§ **ASSIGNMENT**
If a line in the entries includes "envío", show that line.

INFORMATION SHOWN START

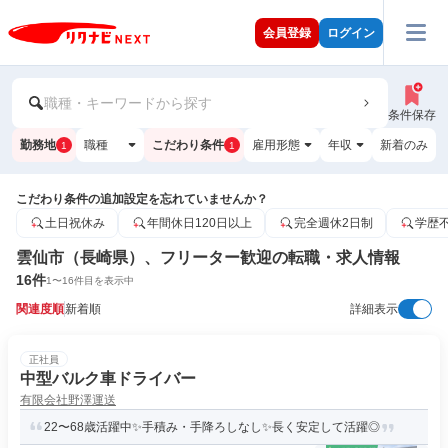
会員登録
ログイン
職種・キーワードから探す
条件保存
勤務地
職種
こだわり条件
雇用形態
年収
新着のみ
1
1
こだわり条件の追加設定を忘れていませんか？
土日祝休み
年間休日120日以上
完全週休2日制
学歴
雲仙市（長崎県）、フリーター歓迎の転職・求人情報
16
件
1
〜
16
件目を表示中
関連度順
新着順
詳細表示
正社員
中型バルク車ドライバー
有限会社野澤運送
22〜68歳活躍中✨手積み・手降ろしなし✨長く安定して活躍◎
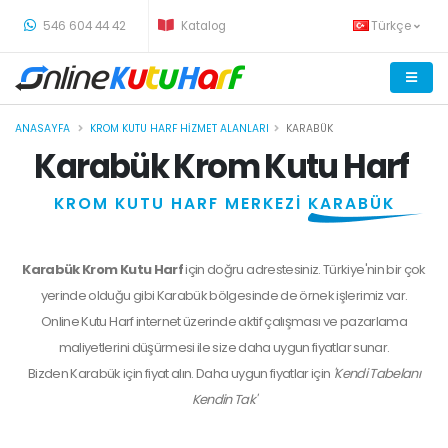
-
546 604 44 42
Katalog
Türkçe
ANASAYFA
KROM KUTU HARF HIZMET ALANLARI
KARABÜK
Karabük Krom Kutu Harf
KROM KUTU HARF MERKEZİ
KARABÜK
Karabük Krom Kutu Harf
için doğru adrestesiniz. Türkiye'nin bir çok
yerinde olduğu gibi Karabük bölgesinde de örnek işlerimiz var.
Online Kutu Harf internet üzerinde aktif çalışması ve pazarlama
maliyetlerini düşürmesi ile size daha uygun fiyatlar sunar.
Bizden
Karabük
için fiyat alın. Daha uygun fiyatlar için
'Kendi Tabelanı
Kendin Tak'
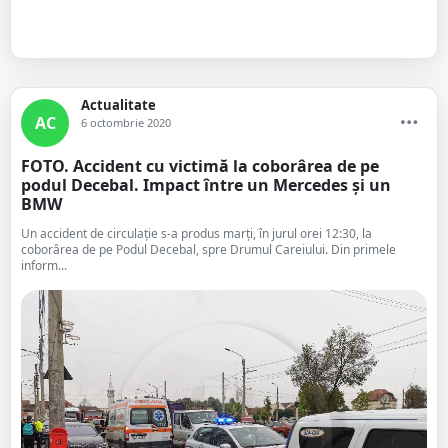
Actualitate
AC
6 octombrie 2020
FOTO. Accident cu victimă la coborârea de pe
podul Decebal. Impact între un Mercedes și un
BMW
Un accident de circulație s-a produs marți, în jurul orei 12:30, la
coborârea de pe Podul Decebal, spre Drumul Careiului. Din primele
inform...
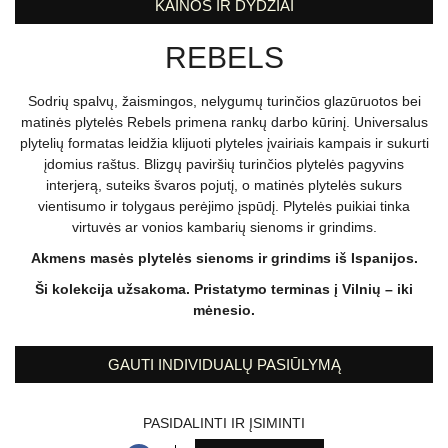
KAINOS IR DYDŽIAI
REBELS
Sodrių spalvų, žaismingos, nelygumų turinčios glazūruotos bei
matinės plytelės Rebels primena rankų darbo kūrinį. Universalus
plytelių formatas leidžia klijuoti plyteles įvairiais kampais ir sukurti
įdomius raštus. Blizgų paviršių turinčios plytelės pagyvins
interjerą, suteiks švaros pojutį, o matinės plytelės sukurs
vientisumo ir tolygaus perėjimo įspūdį. Plytelės puikiai tinka
virtuvės ar vonios kambarių sienoms ir grindims.
Akmens masės plytelės sienoms ir grindims iš Ispanijos.
Ši kolekcija užsakoma. Pristatymo terminas į Vilnių – iki
mėnesio.
GAUTI INDIVIDUALŲ PASIŪLYMĄ
PASIDALINTI IR ĮSIMINTI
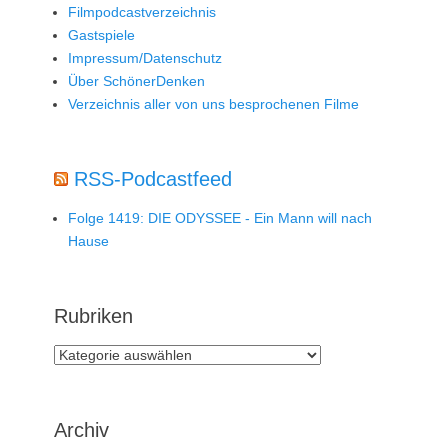
Filmpodcastverzeichnis
Gastspiele
Impressum/Datenschutz
Über SchönerDenken
Verzeichnis aller von uns besprochenen Filme
RSS-Podcastfeed
Folge 1419: DIE ODYSSEE - Ein Mann will nach
Hause
Rubriken
Rubriken
Archiv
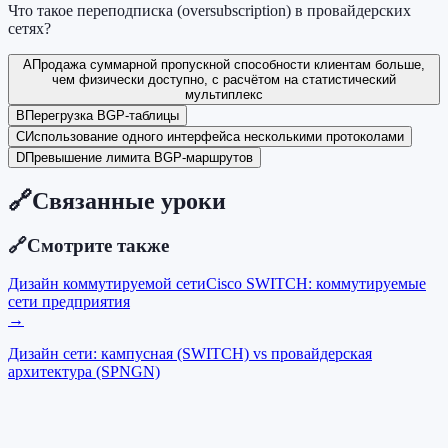
Что такое переподписка (oversubscription) в провайдерских
сетях?
A
Продажа суммарной пропускной способности клиентам больше,
чем физически доступно, с расчётом на статистический
мультиплекс
B
Перегрузка BGP-таблицы
C
Использование одного интерфейса несколькими протоколами
D
Превышение лимита BGP-маршрутов
🔗
Связанные уроки
🔗
Смотрите также
Дизайн коммутируемой сети
Cisco SWITCH: коммутируемые
сети предприятия
→
Дизайн сети: кампусная (SWITCH) vs провайдерская
архитектура (SPNGN)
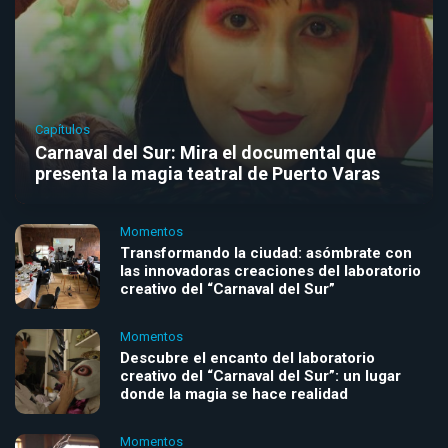
Capítulos
Carnaval del Sur: Mira el documental que
presenta la magia teatral de Puerto Varas
Momentos
Transformando la ciudad: asómbrate con
las innovadoras creaciones del laboratorio
creativo del “Carnaval del Sur”
Momentos
Descubre el encanto del laboratorio
creativo del “Carnaval del Sur”: un lugar
donde la magia se hace realidad
Momentos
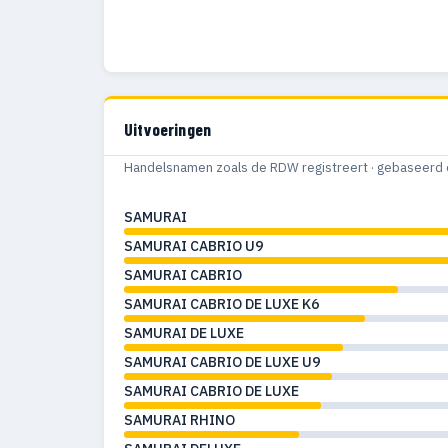
Uitvoeringen
Handelsnamen zoals de RDW registreert · gebaseerd 
SAMURAI
SAMURAI CABRIO U9
SAMURAI CABRIO
SAMURAI CABRIO DE LUXE K6
SAMURAI DE LUXE
SAMURAI CABRIO DE LUXE U9
SAMURAI CABRIO DE LUXE
SAMURAI RHINO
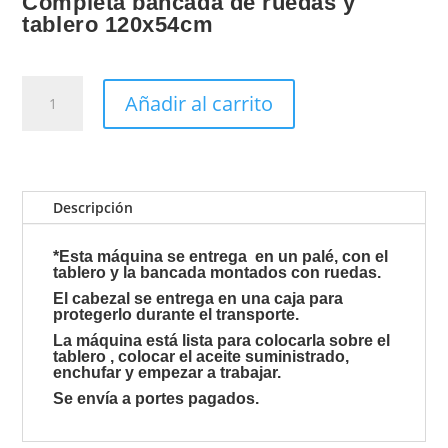
Completa bancada de ruedas y
tablero 120x54cm
SWD-
Añadir al carrito
B7510-
38-
MD2-
DZ
CON
Descripción
FRUNCIDOR
cantidad
*Esta máquina se entrega en un palé, con el
tablero y la bancada montados con ruedas.
El cabezal se entrega en una caja para
protegerlo durante el transporte.
La máquina está lista para colocarla sobre el
tablero , colocar el aceite suministrado,
enchufar y empezar a trabajar.
Se envía a portes pagados.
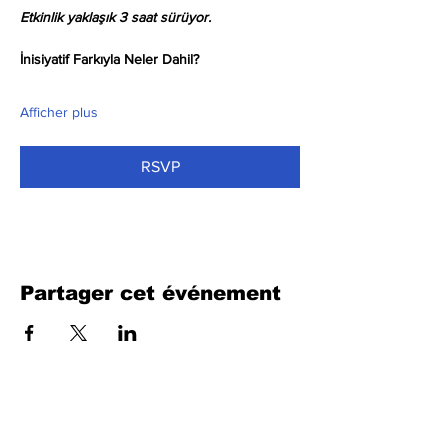
Etkinlik yaklaşık 3 saat sürüyor.
İnisiyatif Farkıyla Neler Dahil?
Afficher plus
RSVP
Partager cet événement
Remplissez le formulaire. Nous
reviendrons bientôt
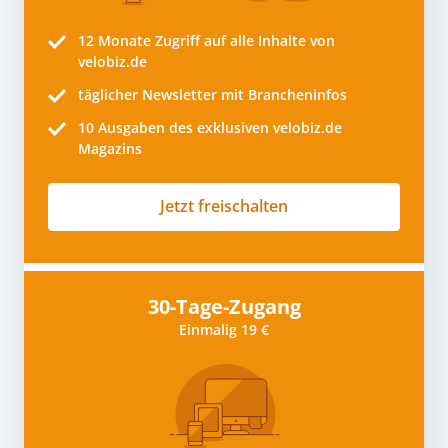
12 Monate
Zugriff auf alle Inhalte von
velobiz.de
täglicher Newsletter mit Brancheninfos
10
Ausgaben des exklusiven velobiz.de
Magazins
Jetzt freischalten
30-Tage-Zugang
Einmalig 19 €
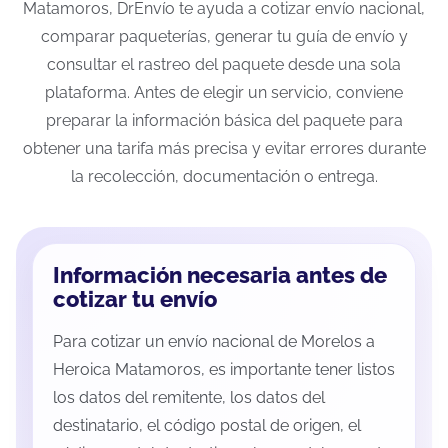
Matamoros, DrEnvío te ayuda a cotizar envío nacional,
comparar paqueterías, generar tu guía de envío y
consultar el rastreo del paquete desde una sola
plataforma. Antes de elegir un servicio, conviene
preparar la información básica del paquete para
obtener una tarifa más precisa y evitar errores durante
la recolección, documentación o entrega.
Información necesaria antes de
cotizar tu envío
Para cotizar un envío nacional de Morelos a
Heroica Matamoros, es importante tener listos
los datos del remitente, los datos del
destinatario, el código postal de origen, el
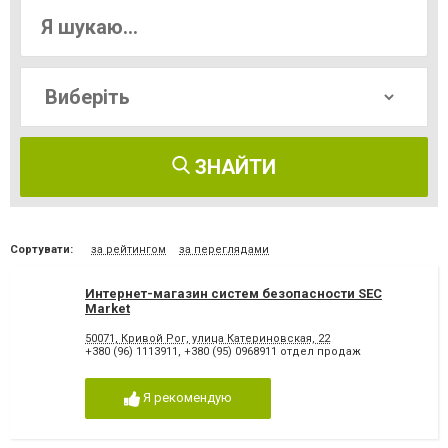
ЗНАЙТИ
Сортувати:
за рейтингом
за переглядами
Интернет-магазин систем безопасности SEC
Market
50071, Кривой Рог, улица Катериновская, 22
+380 (96) 1113911
,
+380 (95) 0968911 отдел продаж
Я рекомендую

INFORMATION SHOWN END

§ **ANSWER TO THIS EXERCISE**
Matamoros, DrEnvío te ayuda a cotizar envío nacional,
comparar paqueterías, generar tu guía de envío y
cotizar tu envío
Para cotizar un envío nacional de Morelos a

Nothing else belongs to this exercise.